Incorporating biological and clinical insights into variant choice for Mendelian randomisation: examples and principles

epidemiology
genetic variants
instrumental variables
mendelian randomisation
pleiotropy
study design
  • Core Recommendation: For Mendelian Randomisation (MR), a biologically motivated strategy for selecting genetic variants is preferred over a genome-wide approach to increase the plausibility of the No Pleiotropy instrumental variable assumption.
  • Selection Methods: Plausible variant selection includes Cis-MR (variants in the coding region of the exposure gene) and using instruments associated with a specific biomarker rather than a broad behavioral proxy.
  • Validation: The study advocates for rigorous sensitivity checks such as Multivariable MR (MVMR), positive controls, and negative controls to validate the instruments and dissect causal pathways from confounding or pleiotropy.

approaches

Published

23 January 2026

PubMed: 38362310 DOI: 10.1136/egastro-2023-100042 Overview generated by: Gemini 2.5 Flash, 28-11-2025

Key Findings: Prioritizing Biology for Instrument Validity

This review emphasizes that the validity of Mendelian Randomisation (MR) analyses is fundamentally determined by the choice of genetic variants used as instrumental variables (IVs). The most critical risk is horizontal pleiotropy, where a genetic variant influences the outcome through a pathway separate from the exposure of interest.

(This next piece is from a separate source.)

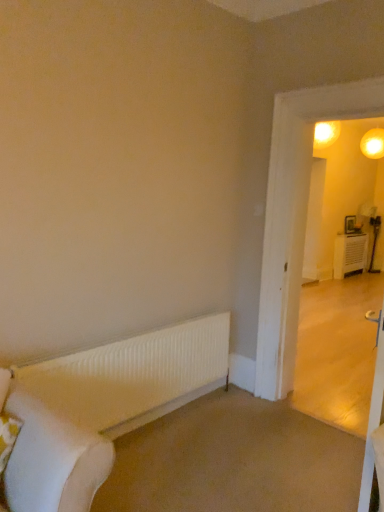 The height and width of the screenshot is (512, 384). I want to click on white ribbed radiator at lower left, so click(x=134, y=376).

What do you see at coordinates (134, 376) in the screenshot? This screenshot has height=512, width=384. I see `white ribbed radiator at lower left` at bounding box center [134, 376].

Find the location of a particular element. The width and height of the screenshot is (384, 512). white ribbed radiator at lower left is located at coordinates (134, 376).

  • The central argument is that a biologically motivated strategy for variant selection is generally preferred over a comprehensive genome-wide approach, as it increases the plausibility that the core IV assumptions are met.
  • Genome-wide analyses, while potentially offering greater power, often introduce invalid instruments and should be viewed as complementary evidence, particularly when a clear biological signal is lacking or when assessing the robustness of findings.

Study Design and Instrumental Variable Assumptions

This paper is a Review that provides a principled discussion of IV selection in MR, an epidemiological method used to infer causal relationships using genetic variants. The validity of MR relies on three core IV assumptions:

  1. Relevance: The genetic variant must be strongly associated with the exposure.
  2. Independence (No Confounding): The genetic variant must not share common causes with the outcome.
  3. Exclusion Restriction (No Pleiotropy): The genetic variant must not affect the outcome except through the exposure.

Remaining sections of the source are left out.